For this workflow, we are going to simulate daily average height values. The WLI uses daily average values for each gauge location to calculate the daily WLI index. More details on this process can be found in the methodology on the [WLI Map Page](https://wli.divirod.com/).

In [None]:
# Group stream into daily averages (really, this would be done in SQL and not in the stream itself, this is just to simulate the automation in place for this process)
# Sort by time series order
daily_data_agg = simulated_data_stream \
    .groupBy(F.window(F.col("time"), "1 day")) \
    .agg(F.avg("height_native").alias("daily_height")) \
    .withColumn("date", F.col("window.start")) \
    .drop("window") \
    .orderBy("date")


## Outlier Detection
There are many ways users can implement outlier detection methods. Below are two potential workflows.

### Outlier Detection Case 1 - Daily Evaluation of Water Risk Category
Users can classify each daily average height and understand where it falls in relation to the predefined threshold values.

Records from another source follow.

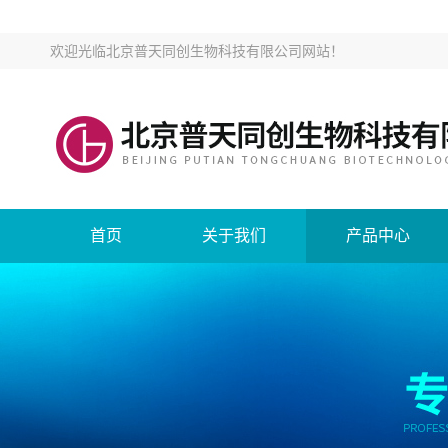
欢迎光临
北京普天同创生物科技有限公司网站
！
首页
关于我们
产品中心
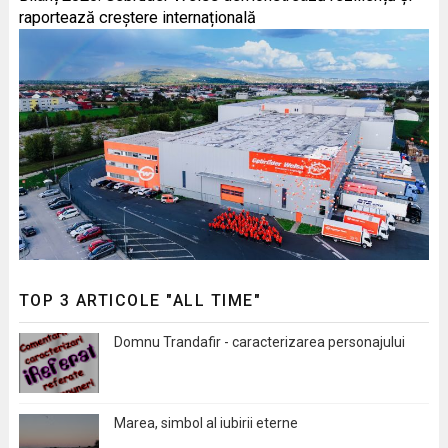
raportează creștere internațională
TOP 3 ARTICOLE "ALL TIME"
Domnu Trandafir - caracterizarea personajului
Marea, simbol al iubirii eterne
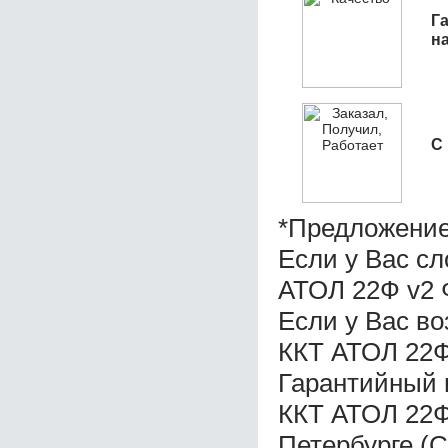
Га
н
С
*Предложение
Если у Вас с
АТОЛ 22Ф v2 
Если у Вас в
ККТ АТОЛ 22Ф
Гарантийный 
ККТ АТОЛ 22Ф
Петербурге (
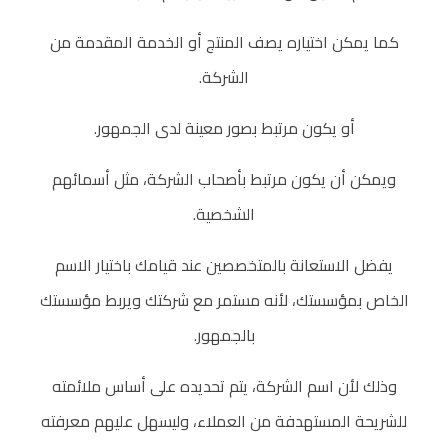
و
كما يمكن اختياره يصف المنتج أو الخدمة المقدمة من
ن
الشركة.
؟
أو يكون مرتبط بصور معينة لدى الجمهور.
ويمكن أن يكون مرتبط بأصحاب الشركة، مثل أسمائهم
“
الشخصية.
B
يفضل الاستعانة بالمتخصصين عند قيامك باختيار الاسم
r
الخاص بمؤسستك، لأنه مستمر مع شركتك ويربط مؤسستك
بالجمهور.
a
وذلك لأن اسم الشركة، يتم تحديده على أساس ملائمته
n
للشريحة المستهدفة من العملاء، وليسهل عليهم معرفته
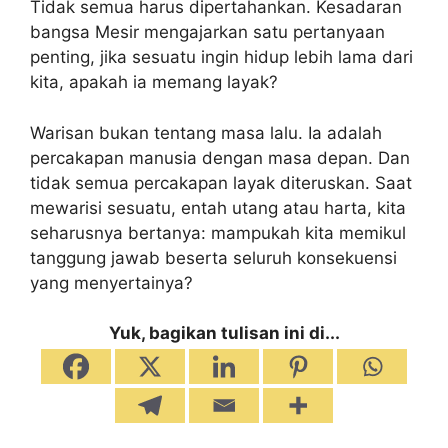
Tidak semua harus dipertahankan. Kesadaran
bangsa Mesir mengajarkan satu pertanyaan
penting, jika sesuatu ingin hidup lebih lama dari
kita, apakah ia memang layak?
Warisan bukan tentang masa lalu. Ia adalah
percakapan manusia dengan masa depan. Dan
tidak semua percakapan layak diteruskan. Saat
mewarisi sesuatu, entah utang atau harta, kita
seharusnya bertanya: mampukah kita memikul
tanggung jawab beserta seluruh konsekuensi
yang menyertainya?
Yuk, bagikan tulisan ini di...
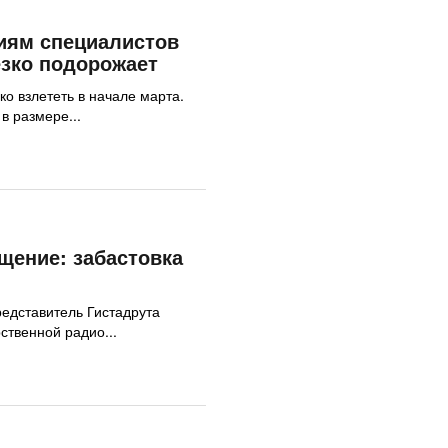
иям специалистов
езко подорожает
о взлететь в начале марта.
в размере...
щение: забастовка
редставитель Гистадрута
ственной радио...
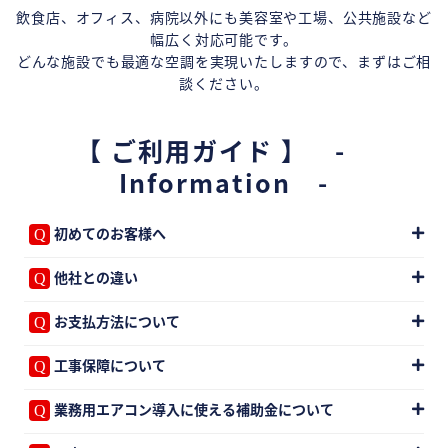
飲食店、オフィス、病院以外にも美容室や工場、公共施設など
幅広く対応可能です。
どんな施設でも最適な空調を実現いたしますので、まずはご相
談ください。
【 ご利用ガイド 】 -
Information -
初めてのお客様へ
他社との違い
お支払方法について
工事保障について
業務用エアコン導入に使える補助金について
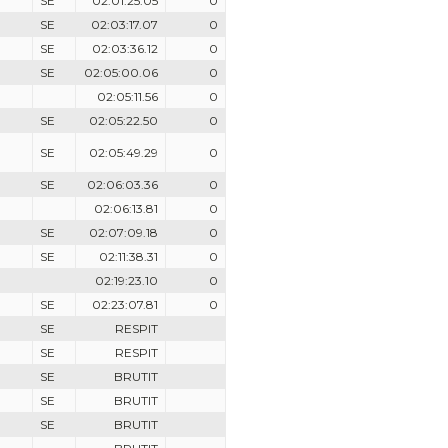
SE
02:01:25.05
0
SE
02:03:17.07
0
SE
02:03:36.12
0
SE
02:05:00.06
0
02:05:11.56
0
SE
02:05:22.50
0
SE
02:05:49.29
0
SE
02:06:03.36
0
02:06:13.81
0
SE
02:07:09.18
0
SE
02:11:38.31
0
02:19:23.10
0
SE
02:23:07.81
0
SE
RESPIT
SE
RESPIT
SE
BRUTIT
SE
BRUTIT
SE
BRUTIT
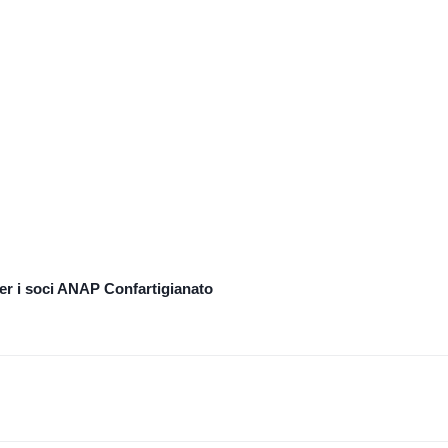
r i soci ANAP Confartigianato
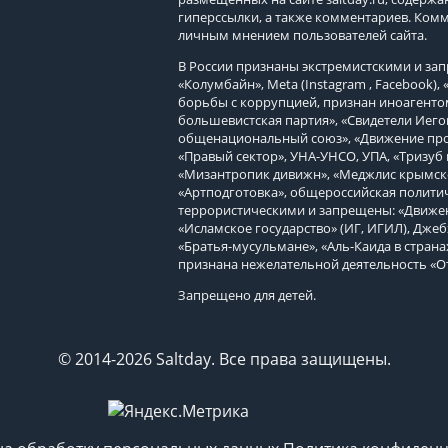
гиперссылки, а также комментариев. Ком
личным мнением пользователей сайта.
В России признаны экстремистскими и з
«Колумбайн», Meta (Instagram , Facebook)
борьбы с коррупцией, признан иноагенто
большевистская партия», «Свидетели Иего
общенациональный союз», «Движение про
«Правый сектор», УНА-УНСО, УПА, «Тризуб 
«Мизантропик дивижн», «Меджлис крымско
«Артподготовка», общероссийская политич
террористическими и запрещены: «Движен
«Исламское государство» (ИГ, ИГИЛ), Джеб
«Братья-мусульмане», «Аль-Каида в страна
признана нежелательной деятельность «О
Запрещено для детей.
© 2014-2026 Saltday. Все права защищены.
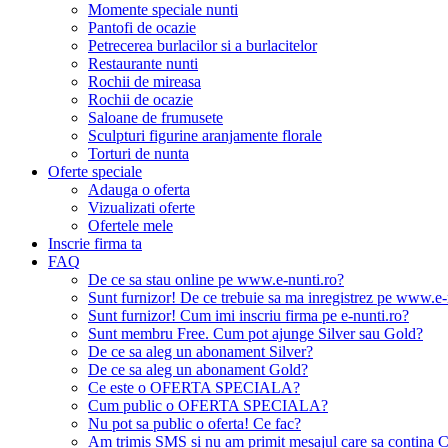
Momente speciale nunti
Pantofi de ocazie
Petrecerea burlacilor si a burlacitelor
Restaurante nunti
Rochii de mireasa
Rochii de ocazie
Saloane de frumusete
Sculpturi figurine aranjamente florale
Torturi de nunta
Oferte speciale
Adauga o oferta
Vizualizati oferte
Ofertele mele
Inscrie firma ta
FAQ
De ce sa stau online pe www.e-nunti.ro?
Sunt furnizor! De ce trebuie sa ma inregistrez pe www.e-
Sunt furnizor! Cum imi inscriu firma pe e-nunti.ro?
Sunt membru Free. Cum pot ajunge Silver sau Gold?
De ce sa aleg un abonament Silver?
De ce sa aleg un abonament Gold?
Ce este o OFERTA SPECIALA?
Cum public o OFERTA SPECIALA?
Nu pot sa public o oferta! Ce fac?
Am trimis SMS si nu am primit mesajul care sa contina C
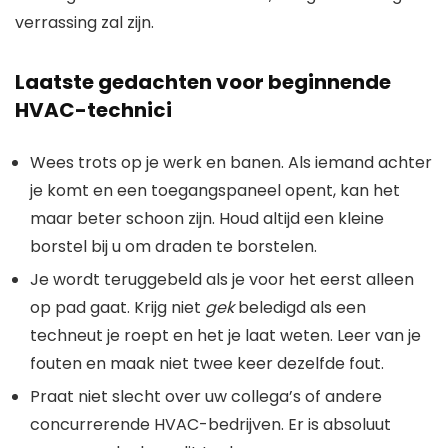
verrassing zal zijn.
Laatste gedachten voor beginnende
HVAC-technici
Wees trots op je werk en banen. Als iemand achter
je komt en een toegangspaneel opent, kan het
maar beter schoon zijn. Houd altijd een kleine
borstel bij u om draden te borstelen.
Je wordt teruggebeld als je voor het eerst alleen
op pad gaat. Krijg niet
gek
beledigd als een
techneut je roept en het je laat weten. Leer van je
fouten en maak niet twee keer dezelfde fout.
Praat niet slecht over uw collega’s of andere
concurrerende HVAC-bedrijven. Er is absoluut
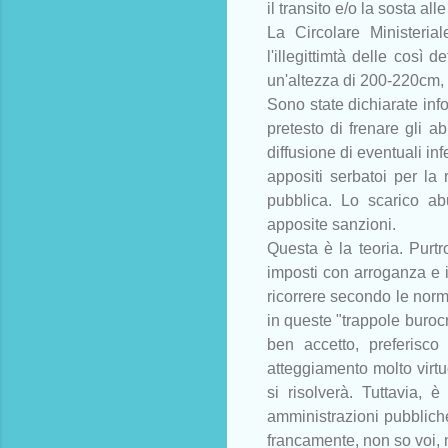
il transito e/o la sosta all
La Circolare Ministeri
l'illegittimtà delle così d
un'altezza di 200-220cm,
Sono state dichiarate inf
pretesto di frenare gli a
diffusione di eventuali in
appositi serbatoi per la 
pubblica. Lo scarico ab
apposite sanzioni.
Questa è la teoria. Purtr
imposti con arroganza e i
ricorrere secondo le norm
in queste "trappole buroc
ben accetto, preferisc
atteggiamento molto virtuo
si risolverà. Tuttavia, è
amministrazioni pubbliche 
francamente, non so voi, 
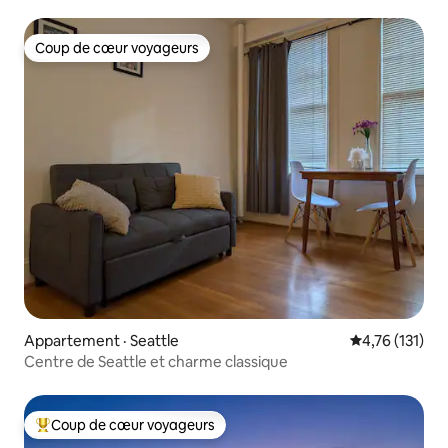
Coup de cœur voyageurs
Coup de cœur voyageurs
Appartement · Seattle
Note moyenne 
4,76 (131)
Centre de Seattle et charme classique
Coup de cœur voyageurs
Coup de cœur voyageurs parmi les plus aimés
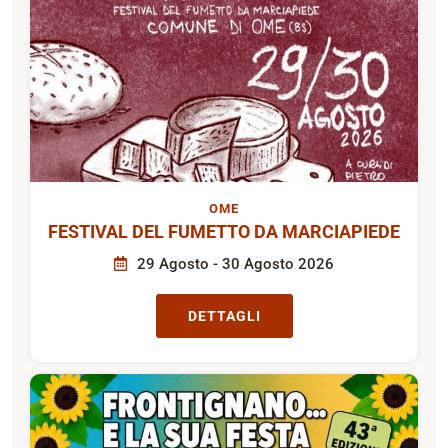
OME
FESTIVAL DEL FUMETTO DA MARCIAPIEDE
29 Agosto - 30 Agosto 2026
DETTAGLI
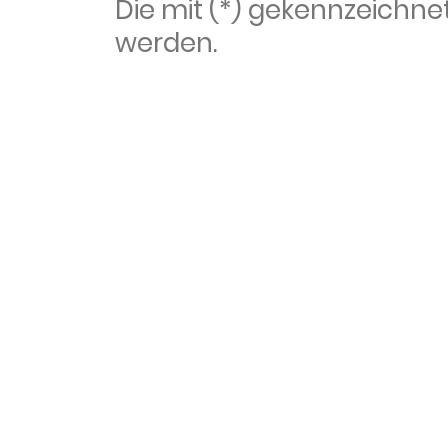
Die mit (*) gekennzeich
werden.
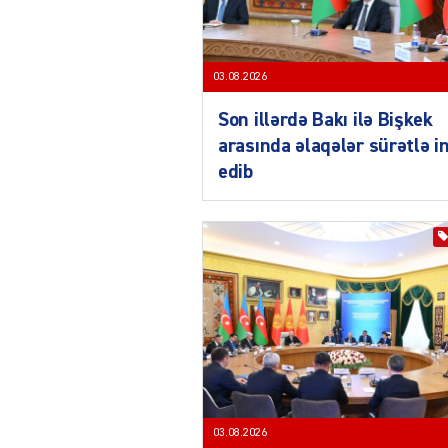
03.08.2026
Son illərdə Bakı ilə Bişkek
arasında əlaqələr sürətlə i
edib
03.08.2026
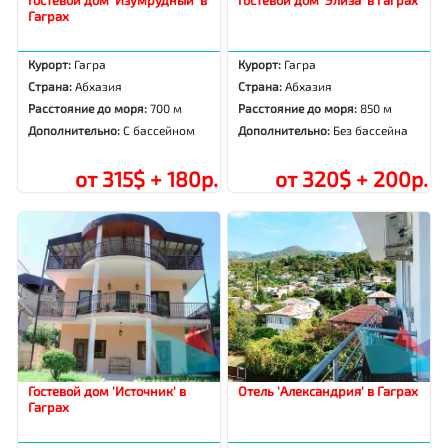
Гаграх
Курорт:
Гагра
Курорт:
Гагра
Страна:
Абхазия
Страна:
Абхазия
Расстояние до моря:
700 м
Расстояние до моря:
850 м
Дополнительно:
С бассейном
Дополнительно:
Без бассейна
от 315$ + 180р.
от 320$ + 200р.
Гостевой дом 'Источник' в
Отель 'Александрия' в Гаграх
Гаграх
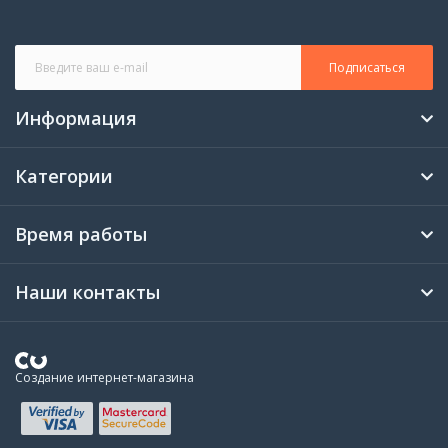
Подписаться
Информация
Категории
Время работы
Наши контакты
Создание интернет-магазина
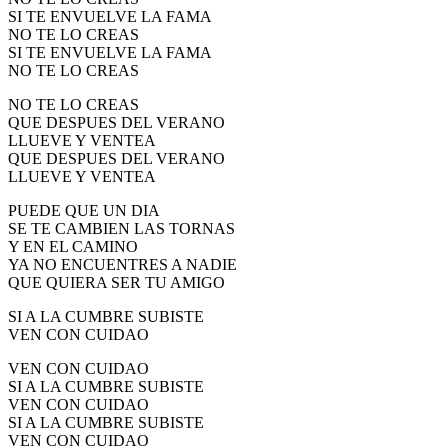
SI TE ENVUELVE LA FAMA
NO TE LO CREAS
SI TE ENVUELVE LA FAMA
NO TE LO CREAS
NO TE LO CREAS
QUE DESPUES DEL VERANO
LLUEVE Y VENTEA
QUE DESPUES DEL VERANO
LLUEVE Y VENTEA
PUEDE QUE UN DIA
SE TE CAMBIEN LAS TORNAS
Y EN EL CAMINO
YA NO ENCUENTRES A NADIE
QUE QUIERA SER TU AMIGO
SI A LA CUMBRE SUBISTE
VEN CON CUIDAO
VEN CON CUIDAO
SI A LA CUMBRE SUBISTE
VEN CON CUIDAO
SI A LA CUMBRE SUBISTE
VEN CON CUIDAO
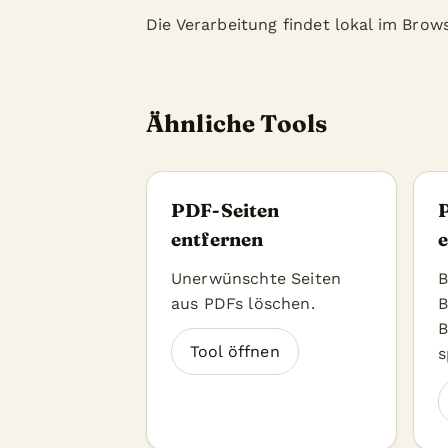
Die Verarbeitung findet lokal im Brows
Ähnliche Tools
PDF-Seiten
entfernen
e
Unerwünschte Seiten
B
aus PDFs löschen.
B
B
Tool öffnen
s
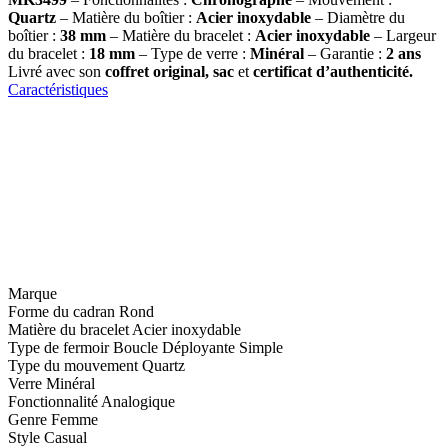
Quartz
– Matière du boîtier :
Acier inoxydable
– Diamètre du
boîtier :
38
mm
– Matière du bracelet :
Acier inoxydable
– Largeur
du bracelet :
18 mm
– Type de verre :
Minéral
– Garantie :
2 ans
Livré avec son
coffret original, sac
et
certificat d’authenticité.
Caractéristiques
Marque
Forme du cadran
Rond
Matière du bracelet
Acier inoxydable
Type de fermoir
Boucle Déployante Simple
Type du mouvement
Quartz
Verre
Minéral
Fonctionnalité
Analogique
Genre
Femme
Style
Casual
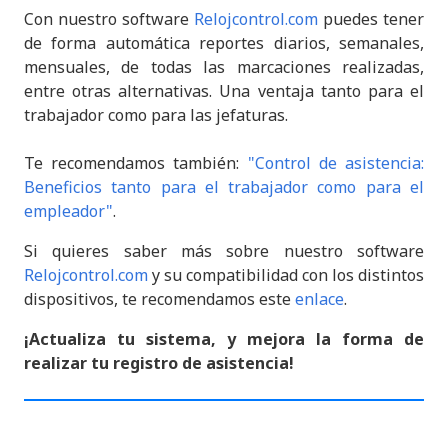
Con nuestro software
Relojcontrol.com
puedes tener
de forma automática reportes diarios, semanales,
mensuales, de todas las marcaciones realizadas,
entre otras alternativas. Una ventaja tanto para el
trabajador como para las jefaturas.
Te recomendamos también:
"
Control de asistencia:
Beneficios tanto para el trabajador como para el
empleador"
.
Si quieres saber más sobre nuestro software
Relojcontrol.com
y su compatibilidad con los distintos
dispositivos, te recomendamos este
enlace
.
¡Actualiza tu sistema, y mejora la forma de
realizar tu registro de asistencia!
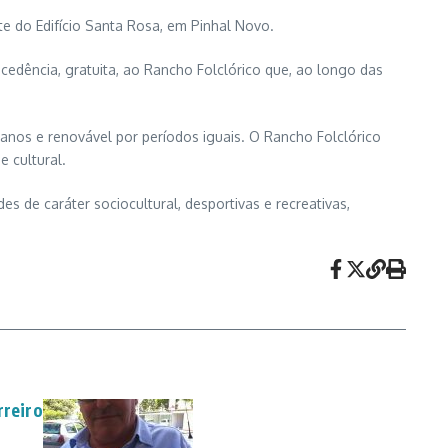
e do Edifício Santa Rosa, em Pinhal Novo.
edência, gratuita, ao Rancho Folclórico que, ao longo das
nos e renovável por períodos iguais. O Rancho Folclórico
 cultural.
s de caráter sociocultural, desportivas e recreativas,
rreiro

This would allow the user to know if water level conditions are 'extremely high', 'high', 'normal', 'low', or 'extremely low'.


In [None]:
def calculate_flag_outlier_categories(df:sparkDataFrame) -> sparkDataFrame:
  """
  Assigns a water level status to each entry in the DataFrame based on predefined threshold values for daily water heights.

  This function evaluates the 'daily_height' column in the input DataFrame and classifies each record into one of five categories: 'extreme_high', 'high', 'normal', 'low', or 'extreme_low'. The classification is based on comparison against the predefined thresholds.

  Parameters:
      df (sparkDataFrame): A Spark DataFrame containing at least a 'daily_height' column with numeric values representing daily water levels.

  Returns:
      sparkDataFrame: A DataFrame identical to the input but with an additional column 'water_level_status' indicating the water level category for each record.
  """
  df = df.withColumn(
    "water_level_status",
    F.when(F.col("daily_height") >= extreme_high_threshold, "extreme_high")
        .when(((F.col("daily_height") < extreme_high_threshold) & (F.col("daily_height") >= high_threshold)), "high")
        .when(F.col("daily_height") <= extreme_low_threshold, "extreme_low")
        .when(((F.col("daily_height") > extreme_low_threshold) & (F.col("daily_height") <= low_threshold)), "low")
        .otherwise("normal")
)
  return df

In [None]:
# Apply function to streamed data set with transform
flag_outliers_case_1_df = daily_data_agg.transform(calculate_flag_outlier_categories)

In [None]:
flag_outliers_example1_query = (
    flag_outliers_case_1_df
    .withWatermark("date", "10 minutes") \
    .writeStream
    .format("console")
    .outputMode("complete")  # Use "complete" output mode
    .start()
)

### Outlier Detection Case 2 - Daily Evaluation of Custom Water Risk Thresholds
Another potential option for outlier detection could be to create user defined thresholds on the calculated Water Level Index (WLI)  values. Divirod's assigned WLI values range from -100 (extremely  low water level) to 100 (extremely high water level). Rather than using Divirod's built in water level classification system, users may want to define their own outlier detection method based on these WLI values.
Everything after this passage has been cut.